Eminem Returns, Stokes Controversy with Anti-Gay Lyrics

Eminem Returns, Stokes Controversy with Anti-Gay Lyrics

(AFP) Guess who’s back? Back again?

Thirteen years after “The Marshall Mathers LP” that quickly secured his spot in the hip-hop canon, Eminem is out Tuesday with a sequel in which he returns both in song and verse to the 1990s — and reignites controversy with his use of anti-gay slurs.

For “The Marshall Mathers LP 2,” the top-selling rapper in history teams up with producer Rick Rubin, the founder of Def Jam Records who brought to the mainstream such breakthrough rap acts as Run-D.M.C. and the Beastie Boys.

Rubin’s influence is instantly recognizable on the album’s first single “Berzerk” in which Eminem–over a high-energy barrage of heavy guitar, scratched vinyl and static feedback–starts with the announcement: “Let’s take it back to straight hip-hop and start it from scratch.”

In a video set in front of a giant old-school boom box, with Rubin lurking beside him with his Rasputin-style beard, Eminem declares, in reference to his alter ego Slim Shady, “Let’s bring it back to that vintage Slim, bitch.”

Elsewhere on the album, Eminem puts to shame many other rappers with the supersonic speed of his delivery on “Rap God” and reunites with Rihanna, with whom he earlier collaborated on songs including the international chart-topper “Love The Way You Lie.”

Eminem–now 41 and sober for five years–ruminates frequently on his life trajectory from his troubled youth in Detroit, where he grew up as Marshall Bruce Mathers III in a largely African American community.
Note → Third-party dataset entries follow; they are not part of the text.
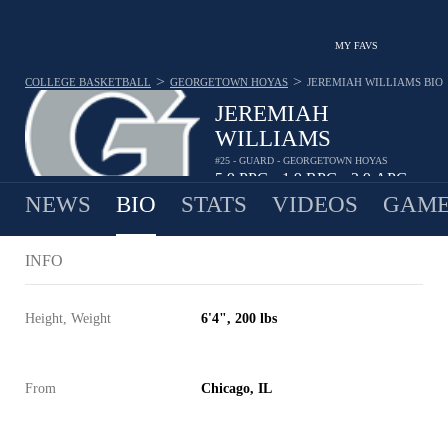
MY FAVS
>
>
COLLEGE BASKETBALL
GEORGETOWN HOYAS
JEREMIAH WILLIAMS
BIO
JEREMIAH
WILLIAMS
#25 - GUARD - GEORGETOWN HOYAS
5.9
PPG
1.9
RPG
2.9
APG
•
•
NEWS
BIO
STATS
VIDEOS
GAME
INFO
Height, Weight
6'4", 200 lbs
From
Chicago, IL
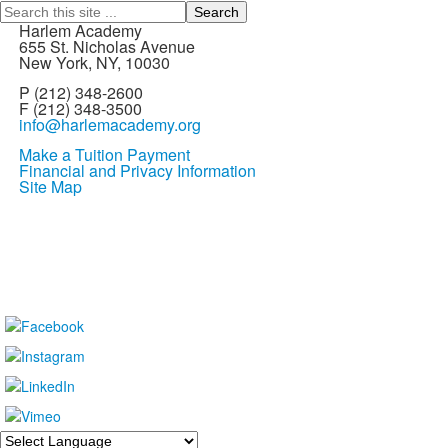
Search
Harlem Academy
655 St. Nicholas Avenue
New York, NY, 10030
P (212) 348-2600
F (212) 348-3500
info@harlemacademy.org
Make a Tuition Payment
Financial and Privacy Information
Site Map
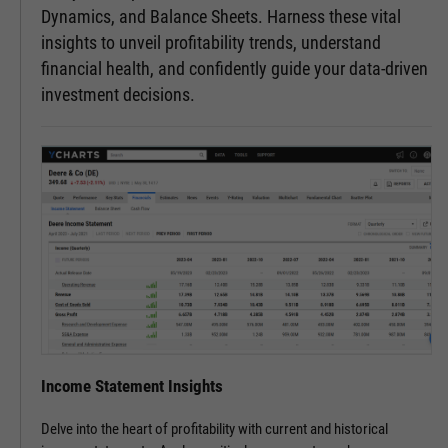
Dynamics, and Balance Sheets. Harness these vital
insights to unveil profitability trends, understand
financial health, and confidently guide your data-driven
investment decisions.
Income Statement Insights
Delve into the heart of profitability with current and historical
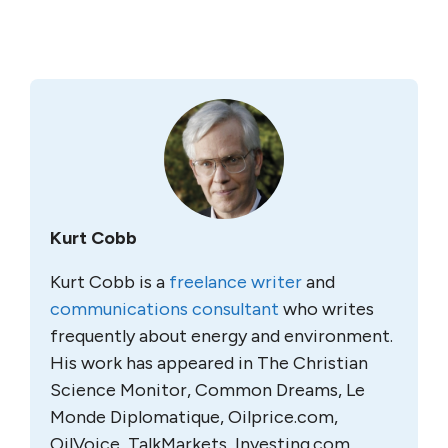
Kurt Cobb
Kurt Cobb is a
freelance writer
and
communications consultant
who writes
frequently about energy and environment.
His work has appeared in The Christian
Science Monitor, Common Dreams, Le
Monde Diplomatique, Oilprice.com,
OilVoice, TalkMarkets, Investing.com,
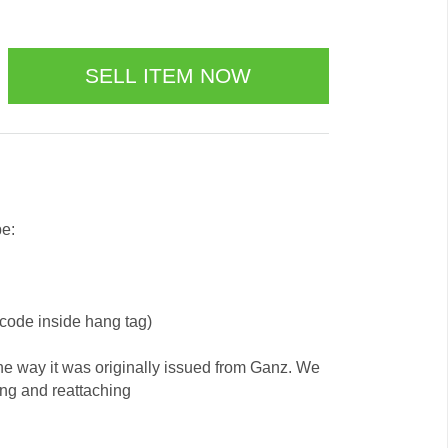
be:
 code inside hang tag)
he way it was originally issued from Ganz. We
ing and reattaching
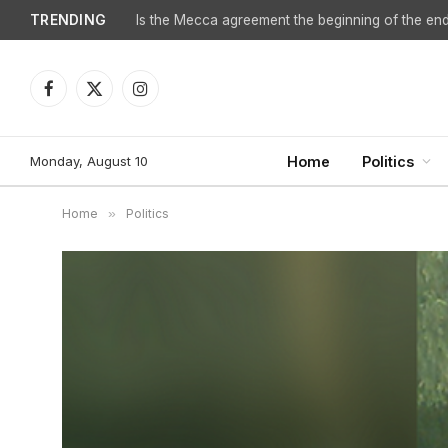
TRENDING
Facebook
X
Instagram
(Twitter)
Monday, August 10
Home
Politics
Home
»
Politics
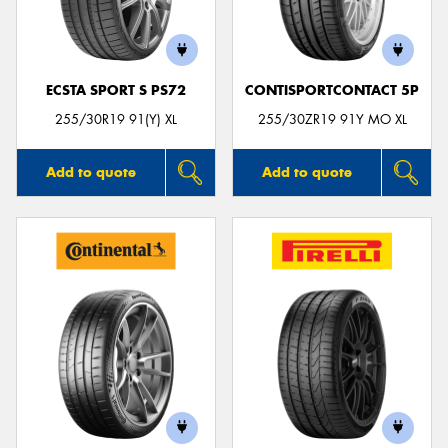
ECSTA SPORT S PS72
CONTISPORTCONTACT 5P
Send
255/30R19 91(Y) XL
255/30ZR19 91Y MO XL
Add to quote
Add to quote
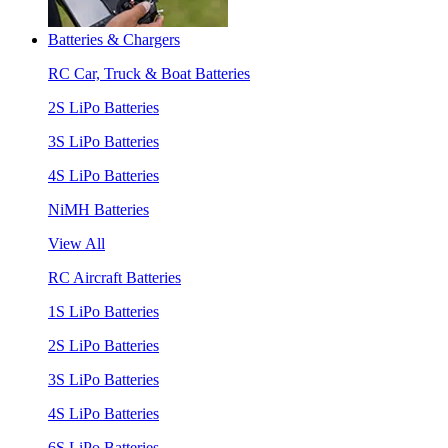
Batteries & Chargers
RC Car, Truck & Boat Batteries
2S LiPo Batteries
3S LiPo Batteries
4S LiPo Batteries
NiMH Batteries
View All
RC Aircraft Batteries
1S LiPo Batteries
2S LiPo Batteries
3S LiPo Batteries
4S LiPo Batteries
6S LiPo Batteries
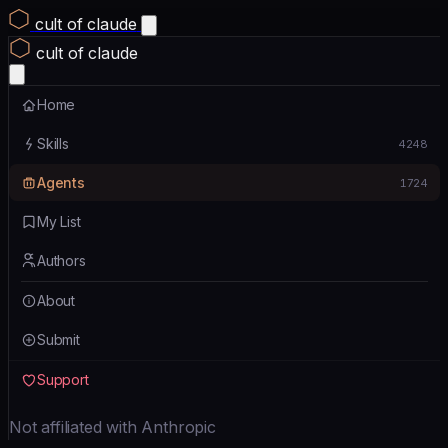
cult of claude
cult of claude
Home
Skills
4248
Agents
1724
My List
Authors
About
Submit
Support
Not affiliated with Anthropic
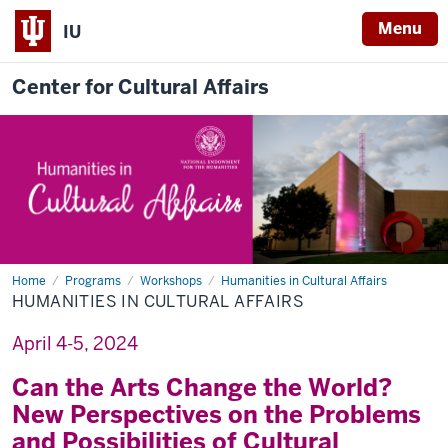
Menu
IU
Center for Cultural Affairs
Home
Humanities
Programs
Workshops
Humanities in Cultural Affairs
in
HUMANITIES IN CULTURAL AFFAIRS
Cultural
Affairs
April 4-5, 2024
Can the Arts Change the World?
New Perspectives on the Problems
and Possibilities of Cultural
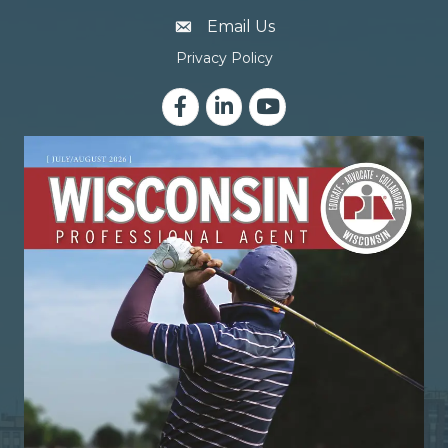
email address
Email Us
Privacy Policy
Facebook
LinkedIn
YouTube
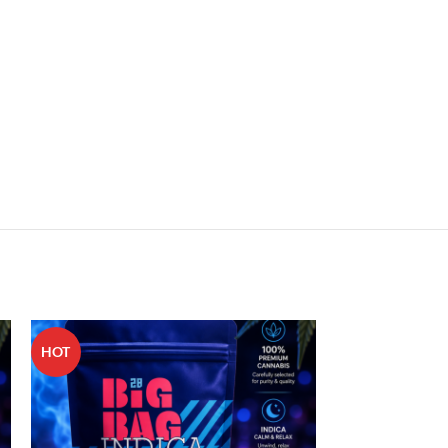
HOT
HOT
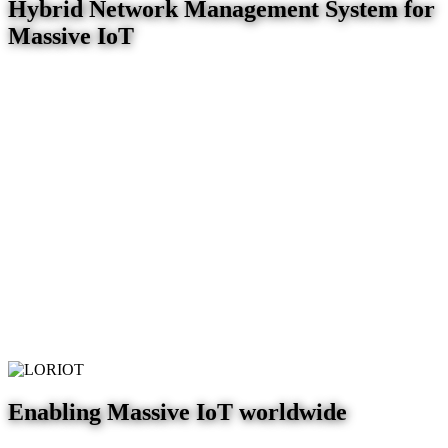
Hybrid Network Management System for
Massive IoT
Enabling Massive IoT worldwide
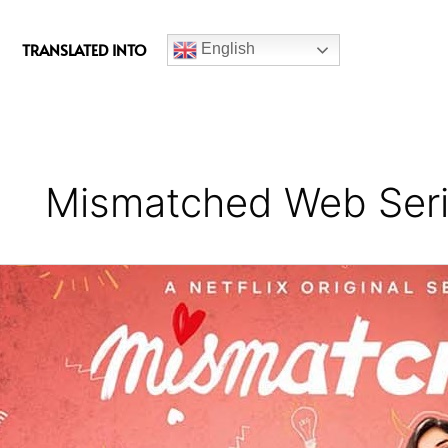
c
e
TRANSLATED INTO
English
b
o
o
k
Mismatched Web Ser
Mismatched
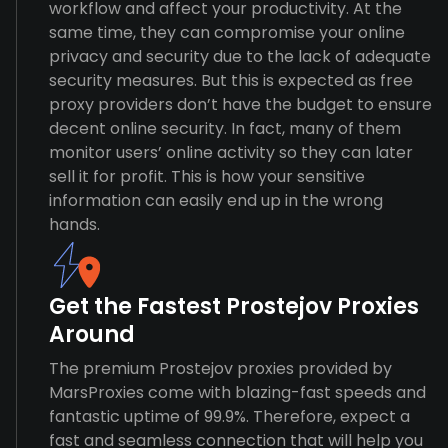
workflow and affect your productivity. At the
same time, they can compromise your online
privacy and security due to the lack of adequate
security measures. But this is expected as free
proxy providers don’t have the budget to ensure
decent online security. In fact, many of them
monitor users’ online activity so they can later
sell it for profit. This is how your sensitive
information can easily end up in the wrong
hands.
Get the Fastest Prostejov Proxies
Around
The premium Prostejov proxies provided by
MarsProxies come with blazing-fast speeds and
fantastic uptime of 99.9%. Therefore, expect a
fast and seamless connection that will help you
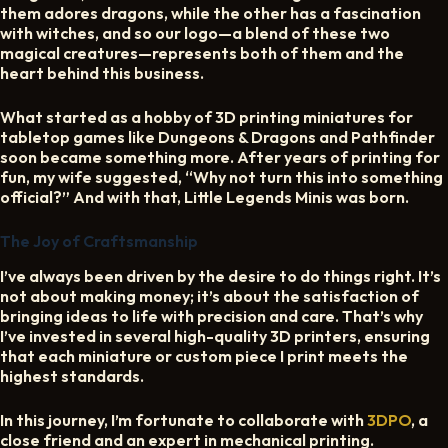
them adores dragons, while the other has a fascination
CART
with witches, and so our logo—a blend of these two
magical creatures—represents both of them and the
heart behind this business.
What started as a hobby of 3D printing miniatures for
tabletop games like Dungeons & Dragons and Pathfinder
soon became something more. After years of printing for
fun, my wife suggested, “Why not turn this into something
official?” And with that, Little Legends Minis was born.
The Joy of Craftsmanship
I’ve always been driven by the desire to do things right. It’s
not about making money; it’s about the satisfaction of
bringing ideas to life with precision and care. That’s why
I’ve invested in several high-quality 3D printers, ensuring
that each miniature or custom piece I print meets the
highest standards.
In this journey, I’m fortunate to collaborate with
3DPO
, a
close friend and an expert in mechanical printing.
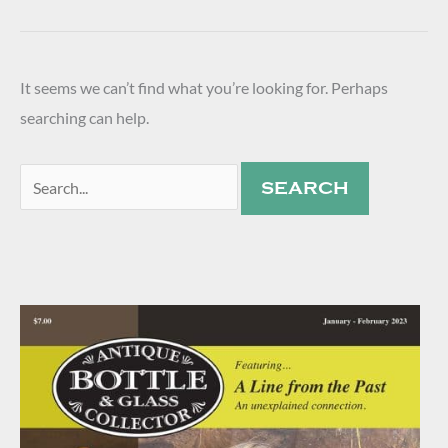
It seems we can’t find what you’re looking for. Perhaps
searching can help.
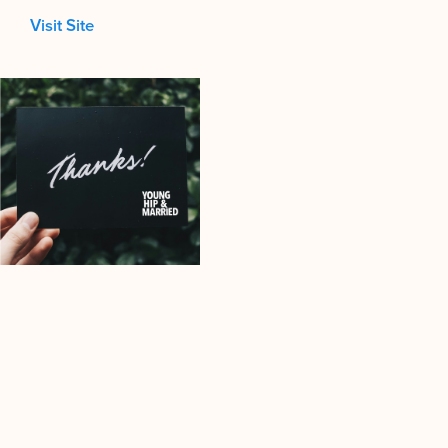
Visit Site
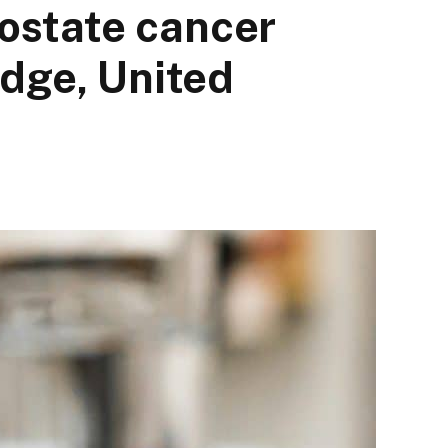
rostate cancer
dge, United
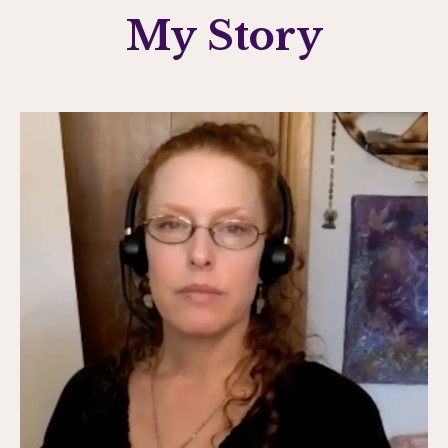
My Story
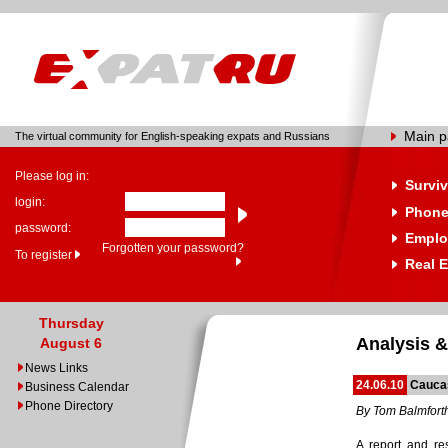
Main 
The virtual community for English-speaking expats and Russians
Please log in:
Surviv
login:
Phone
password:
Emplo
Forgotten your password?
To register
Real E
Thursday
Analysis &
August 6
News Links
24.06.10
Cauca
Business Calendar
Phone Directory
By Tom Balmfort
A report and re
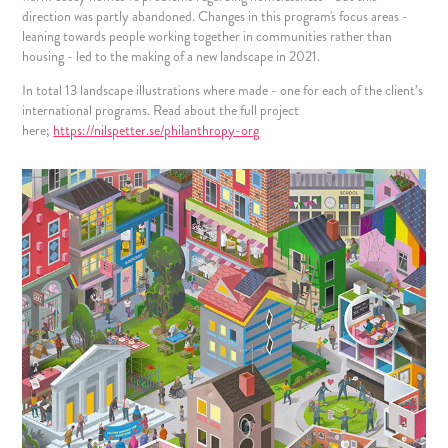
direction was partly abandoned. Changes in this program's focus areas -
leaning towards people working together in communities rather than
housing - led to the making of a new landscape in 2021.
In total 13 landscape illustrations where made - one for each of the client’s
international programs. Read about the full project
here;
https://nilspetter.se/philanthropy-org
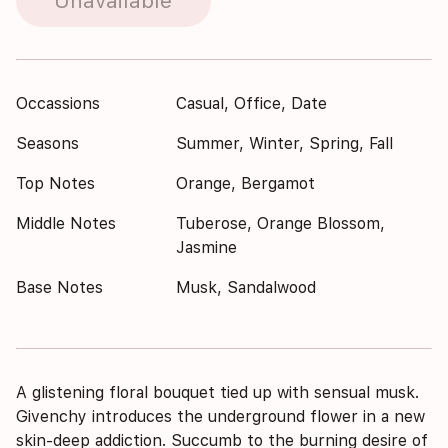
Unavailable
Occassions
Casual, Office, Date
Seasons
Summer, Winter, Spring, Fall
Top Notes
Orange, Bergamot
Middle Notes
Tuberose, Orange Blossom,
Jasmine
Base Notes
Musk, Sandalwood
A glistening floral bouquet tied up with sensual musk.
Givenchy introduces the underground flower in a new
skin-deep addiction. Succumb to the burning desire of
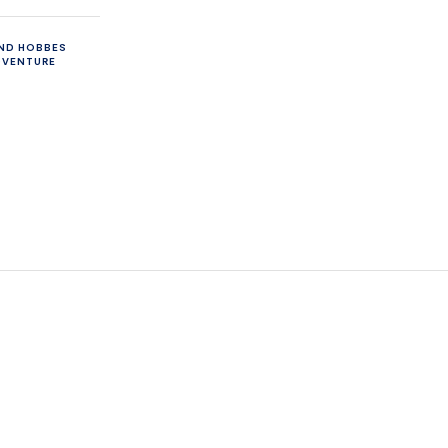
AND HOBBES
DVENTURE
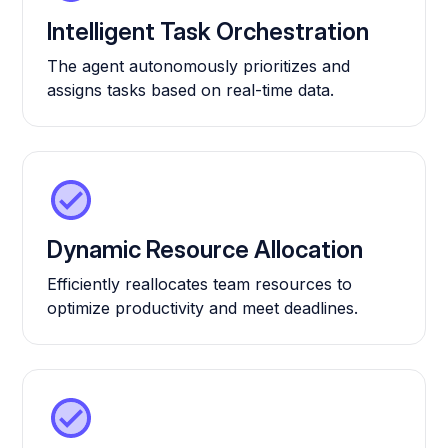
Intelligent Task Orchestration
The agent autonomously prioritizes and
assigns tasks based on real-time data.
Dynamic Resource Allocation
Efficiently reallocates team resources to
optimize productivity and meet deadlines.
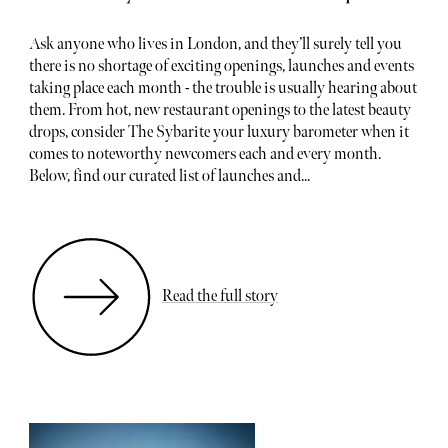
Ask anyone who lives in London, and they’ll surely tell you
there is no shortage of exciting openings, launches and events
taking place each month - the trouble is usually hearing about
them. From hot, new restaurant openings to the latest beauty
drops, consider The Sybarite your luxury barometer when it
comes to noteworthy newcomers each and every month.
Below, find our curated list of launches and...
Read the full story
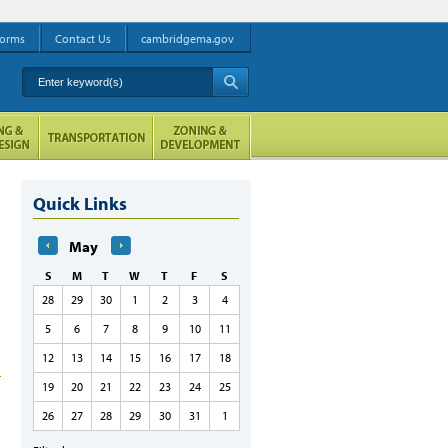
orms
Contact Us
cambridgema.gov
Enter keyword(s)
A
Quick Links
May
S
M
T
W
T
F
S
28
29
30
1
2
3
4
5
6
7
8
9
10
11
12
13
14
15
16
17
18
19
20
21
22
23
24
25
26
27
28
29
30
31
1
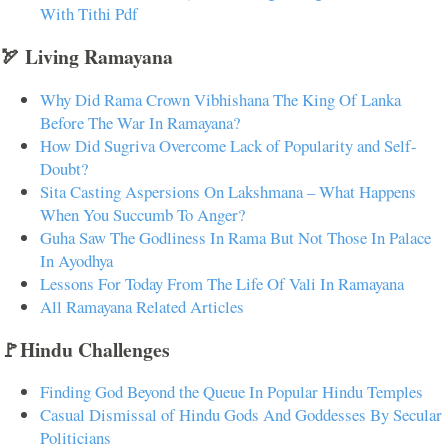
With Tithi Pdf
🏹 Living Ramayana
Why Did Rama Crown Vibhishana The King Of Lanka
Before The War In Ramayana?
How Did Sugriva Overcome Lack of Popularity and Self-
Doubt?
Sita Casting Aspersions On Lakshmana – What Happens
When You Succumb To Anger?
Guha Saw The Godliness In Rama But Not Those In Palace
In Ayodhya
Lessons For Today From The Life Of Vali In Ramayana
All Ramayana Related Articles
🚩Hindu Challenges
Finding God Beyond the Queue In Popular Hindu Temples
Casual Dismissal of Hindu Gods And Goddesses By Secular
Politicians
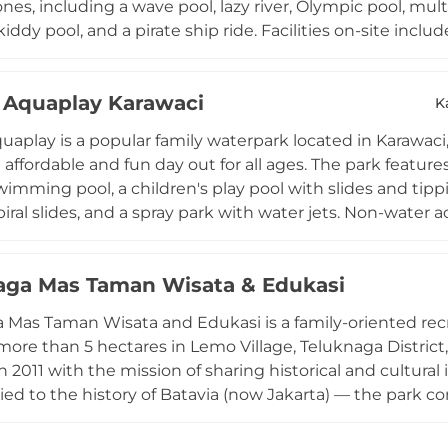
s, including a wave pool, lazy river, Olympic pool, multip
kiddy pool, and a pirate ship ride. Facilities on-site inc
rayer rooms, bathrooms with changing facilities, and a fo
en Tuesday through Sunday, the park is accessible from 
Aquaplay Karawaci
affordable family escape in the greater Tangerang area.
K
aplay is a popular family waterpark located in Karawac
 affordable and fun day out for all ages. The park feature
imming pool, a children's play pool with slides and tippi
iral slides, and a spray park with water jets. Non-water a
tra excitement for adventurous visitors. Regular even
ns keep the programming lively throughout the year. T
aga Mas Taman Wisata & Edukasi
lean bathrooms and shower rooms, a canteen, and a praye
en daily from 7 AM to 6 PM, ALADIN Aquaplay is a go-to des
 Mas Taman Wisata and Edukasi is a family-oriented rec
area seeking refreshing recreation at an accessible price
ore than 5 hectares in Lemo Village, Teluknaga Distric
 2011 with the mission of sharing historical and cultura
tied to the history of Batavia (now Jakarta) — the park
Attractions include a waterpark, flying fox, duck boat rid
 landscaped gardens with diverse trees. Educational gard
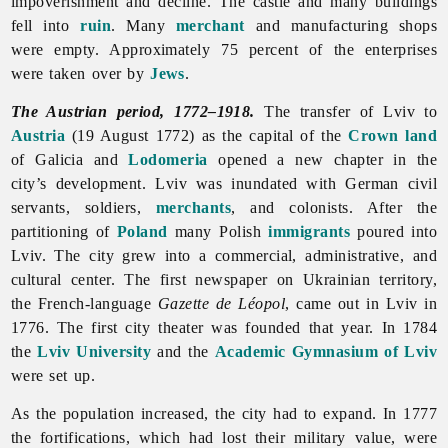
impoverishment and decline. The castle and many buildings
fell into
ruin
. Many
merchant
and manufacturing shops
were empty. Approximately 75 percent of the enterprises
were taken over by
Jews
.
The Austrian period, 1772–1918.
The transfer of
Lviv to
Austria
(19 August 1772) as the capital of the
Crown land
of Galicia and
Lodomeria
opened a new chapter in the
city’s development.
Lviv was inundated with German civil
servants, soldiers,
merchants
, and colonists. After the
partitioning of
Poland
many Polish
immigrants
poured into
Lviv. The city grew into a commercial, administrative, and
cultural center. The first newspaper on Ukrainian territory,
the French-language
Gazette
de
Léopol
, came out in Lviv in
1776. The first city theater was founded that year. In 1784
the
Lviv University
and the
Academic Gymnasium of Lviv
were set up.
As the population increased, the city had to expand. In 1777
the fortifications, which had lost their military value, were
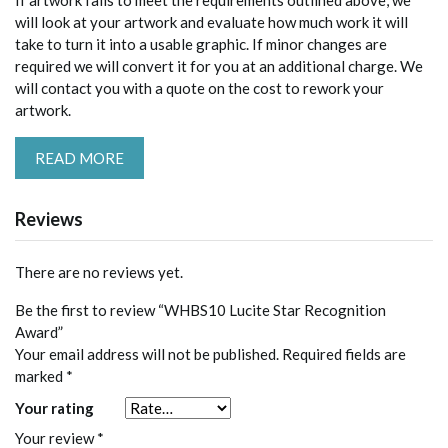
If artwork fails to meet the requirements outlined above, we
will look at your artwork and evaluate how much work it will
take to turn it into a usable graphic. If minor changes are
required we will convert it for you at an additional charge. We
will contact you with a quote on the cost to rework your
artwork.
READ MORE
Reviews
There are no reviews yet.
Be the first to review “WHBS10 Lucite Star Recognition
Award”
Your email address will not be published.
Required fields are
marked
*
Your rating
Your review
*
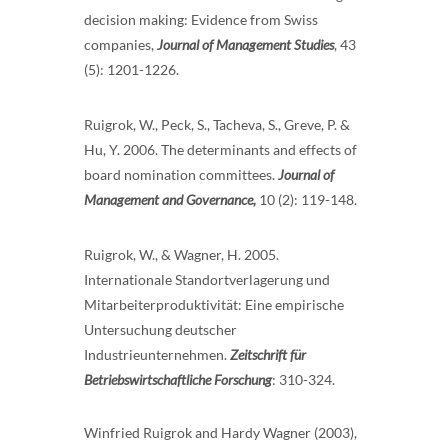
decision making: Evidence from Swiss
companies,
Journal of Management Studies
, 43
(5): 1201-1226.
Ruigrok, W., Peck, S., Tacheva, S., Greve, P. &
Hu, Y. 2006. The determinants and effects of
board nomination committees.
Journal of
Management and Governance,
10 (2): 119-148.
Ruigrok, W., & Wagner, H. 2005.
Internationale Standortverlagerung und
Mitarbeiterproduktivität: Eine empirische
Untersuchung deutscher
Industrieunternehmen.
Zeitschrift für
Betriebswirtschaftliche Forschung
: 310-324.
Winfried Ruigrok and Hardy Wagner (2003),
In “The Monster,” Eminem acknowledges “wanting my cake and eat(ing) it too,” saying: “I wanted the fame, but not the cover of Newsweek.” The magazine, in an article after the 2000 release of “The Marshall Mathers LP,” portrayed the pioneering white rapper as part of a turn toward depravity in American pop culture.

Patching up with his mom, but not gays

On the original album, Eminem was forced to remove a reference to the 1999 massacre at Columbine High School, with memories still fresh. On his latest work, Eminem does not hold back, speaking of lining up and shooting students and adding mischievously, “See if I get away with it now.”

On the same track, “Rap God,” Eminem speaks of a “little gay looking boy” and uses an anti-gay slur when referring to his lyrical skills, saying: “Now I should be able to break a motherfuckin’ table over the back of a couple of faggots and crack it in half.”

The return of the slurs comes after years of gestures by Eminem to play down earlier homophobic remarks. In 2001, Eminem performed a duet at the Grammy Awards with Elton John, who is gay, and more recently the rapper spoke out in support of same-sex marriage.

In an interview with Rolling Stone magazine, Eminem described the anti-gay references as a narrative device and said the words were common, generic insults when he was growing up.

Former Culture Club frontman Boy George criticized Eminem, saying that he was legitimizing the slur at a time of difficulty for the gay community in Russia and elsewhere.

But on another front Eminem has clearly mellowed — his notoriously bad relationship with his mother, who sued her son for libel. In earlier songs, Eminem hinted at violence against the “selfish bitch” who allegedly tried to profit from his fame.

On the latest album, Eminem apologizes at length and says, “You’re still beautiful to me, ’cause you’re my mom.”